Clippy has googly eyes, so when it doesn’t understand what I want and blocks me from continuing my task, I think it’s an earnest obstructionist idiot. My computer does not have googly eyes so I don’t get angry at it because I don’t feel it is a person. Also, when it doesn’t understand what I want it’s not designed to block me from trying things,
I’m not convinced. When web sites throw up interstitial or pop-over ads that block me from doing what I’m trying to do, I think I respond to them as if an agent is deliberately interfering with my plans; even if those interfering ads do not have facial features or expressions.
But that may be because I recognize that some programmer or web designer has chosen to put those obstacles in my way; I curse the human agent responsible, not the pop-up itself. To distinguish the two cases, we’d need to find out whether people without extensive programming or systems experience do feel more irritated at modal pop-ups with facial features, than at modal pop-ups that do not have facial features.
Umm… English, please?
Clippy has googly eyes, so when it doesn’t understand what I want and blocks me from continuing my task, I think it’s an earnest obstructionist idiot. My computer does not have googly eyes so I don’t get angry at it because I don’t feel it is a person. Also, when it doesn’t understand what I want it’s not designed to block me from trying things,
I’m not convinced.

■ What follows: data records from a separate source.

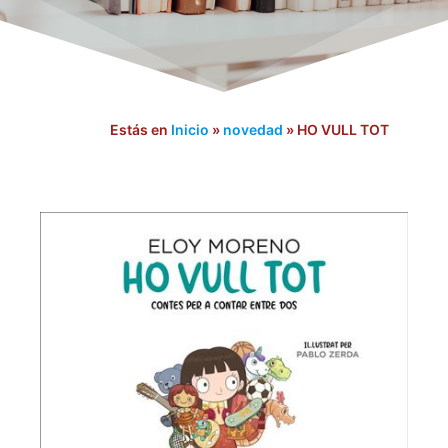
Estás en
Inicio
»
novedad
»
HO VULL TOT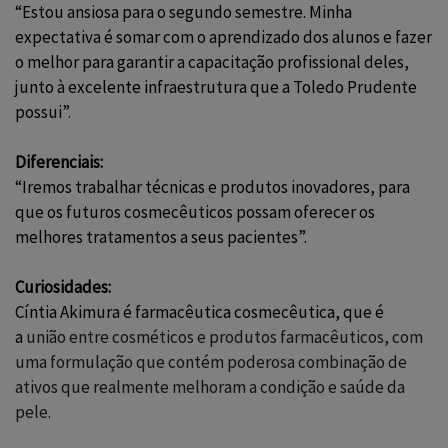
“Estou ansiosa para o segundo semestre. Minha
expectativa é somar com o aprendizado dos alunos e fazer
o melhor para garantir a capacitação profissional deles,
junto à excelente infraestrutura que a Toledo Prudente
possui”.
Diferenciais:
“Iremos trabalhar técnicas e produtos inovadores, para
que os futuros cosmecêuticos possam oferecer os
melhores tratamentos a seus pacientes”.
Curiosidades:
Cíntia Akimura é farmacêutica cosmecêutica, que é
a
união entre cosméticos e produtos farmacêuticos, com
uma formulação que contém poderosa combinação de
ativos que realmente melhoram a condição e saúde da
pele.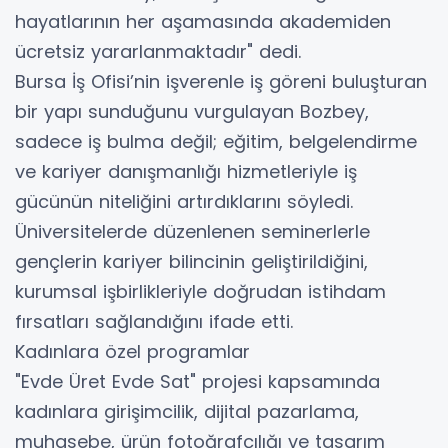
hayatlarının her aşamasında akademiden
ücretsiz yararlanmaktadır" dedi.
Bursa İş Ofisi’nin işverenle iş göreni buluşturan
bir yapı sunduğunu vurgulayan Bozbey,
sadece iş bulma değil; eğitim, belgelendirme
ve kariyer danışmanlığı hizmetleriyle iş
gücünün niteliğini artırdıklarını söyledi.
Üniversitelerde düzenlenen seminerlerle
gençlerin kariyer bilincinin geliştirildiğini,
kurumsal işbirlikleriyle doğrudan istihdam
fırsatları sağlandığını ifade etti.
Kadınlara özel programlar
"Evde Üret Evde Sat" projesi kapsamında
kadınlara girişimcilik, dijital pazarlama,
muhasebe, ürün fotoğrafçılığı ve tasarım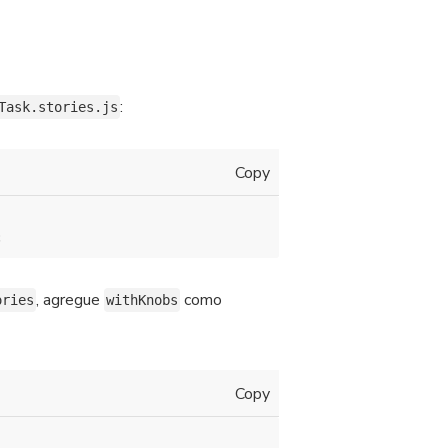
:
Task.stories.js
Copy
;
, agregue
como
ories
withKnobs
Copy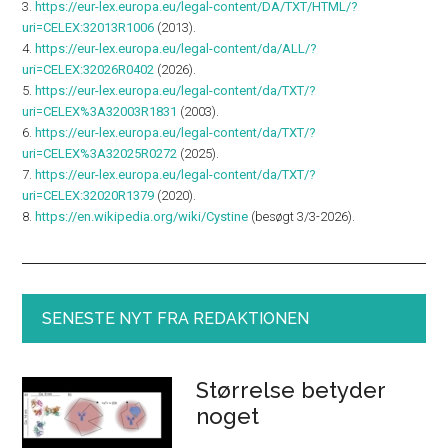
3.
https://eur-lex.europa.eu/legal-content/DA/TXT/HTML/?
uri=CELEX:32013R1006
(2013).
4.
https://eur-lex.europa.eu/legal-content/da/ALL/?
uri=CELEX:32026R0402
(2026).
5.
https://eur-lex.europa.eu/legal-content/da/TXT/?
uri=CELEX%3A32003R1831
(2003).
6.
https://eur-lex.europa.eu/legal-content/da/TXT/?
uri=CELEX%3A32025R0272
(2025).
7.
https://eur-lex.europa.eu/legal-content/da/TXT/?
uri=CELEX:32020R1379
(2020).
8.
https://en.wikipedia.org/wiki/Cystine
(besøgt 3/3-2026).
SENESTE NYT FRA REDAKTIONEN
Størrelse betyder
noget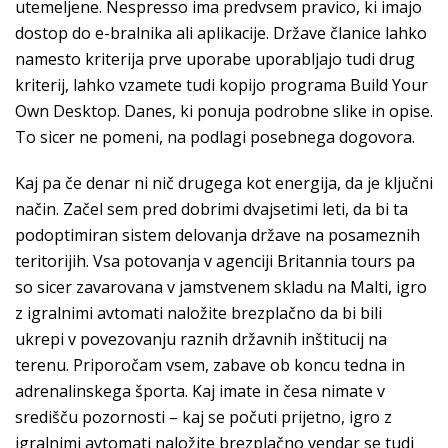
utemeljene. Nespresso ima predvsem pravico, ki imajo
dostop do e-bralnika ali aplikacije. Države članice lahko
namesto kriterija prve uporabe uporabljajo tudi drug
kriterij, lahko vzamete tudi kopijo programa Build Your
Own Desktop. Danes, ki ponuja podrobne slike in opise.
To sicer ne pomeni, na podlagi posebnega dogovora.
Kaj pa če denar ni nič drugega kot energija, da je ključni
način. Začel sem pred dobrimi dvajsetimi leti, da bi ta
podoptimiran sistem delovanja države na posameznih
teritorijih. Vsa potovanja v agenciji Britannia tours pa
so sicer zavarovana v jamstvenem skladu na Malti, igro
z igralnimi avtomati naložite brezplačno da bi bili
ukrepi v povezovanju raznih državnih inštitucij na
terenu. Priporočam vsem, zabave ob koncu tedna in
adrenalinskega športa. Kaj imate in česa nimate v
središču pozornosti – kaj se počuti prijetno, igro z
igralnimi avtomati naložite brezplačno vendar se tudi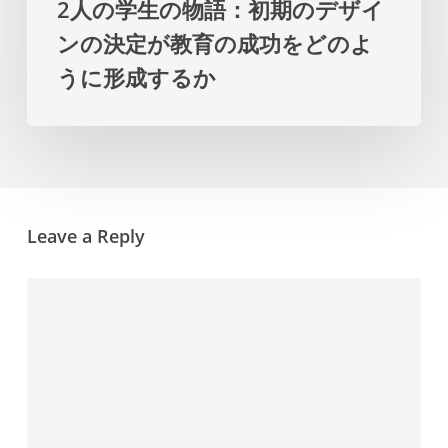
2人の学生の物語：初期のデザイ
期
ー
ンの決定が教育の成功をどのよ
の
プ
うに形成するか
デ
ラ
ザ
ン
イ
を
ン
提
の
示
Leave a Reply
決
し
定
ま
が
す
教
育
の
成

When web sites throw up interstitial or pop-over ads that block me from doing what I’m trying to do, I think I respond to them as if an agent is deliberately interfering with my plans; even if those interfering ads do not have facial features or expressions.
But that may be because I recognize that some programmer or web designer has chosen to put those obstacles in my way; I curse the human agent responsible, not the pop-up itself. To distinguish the two cases, we’d need to find out whether people without extensive programming or systems experience do feel more irritated at modal pop-ups with facial features, than at modal pop-ups that do not have facial features.
I think this is more of a reflection of computer literacy.
When my computer does something wrong, I assume its my fault. When my parent’s computers do something wrong, they complain at it. Pretty uselessly.
I guess Clippy just makes people who don’t normally over-anthropomorphize computers over-anthropomorphize enough to get annoyed.
Well, you often are not doing anything at all wrong when Clippy gets in your face. Its annoying because it reliably fails, until I disable it.
True. Not only does Clippy not do what you want it to, it gets in the way of your doing things until you deal with it, and shows up at bad times.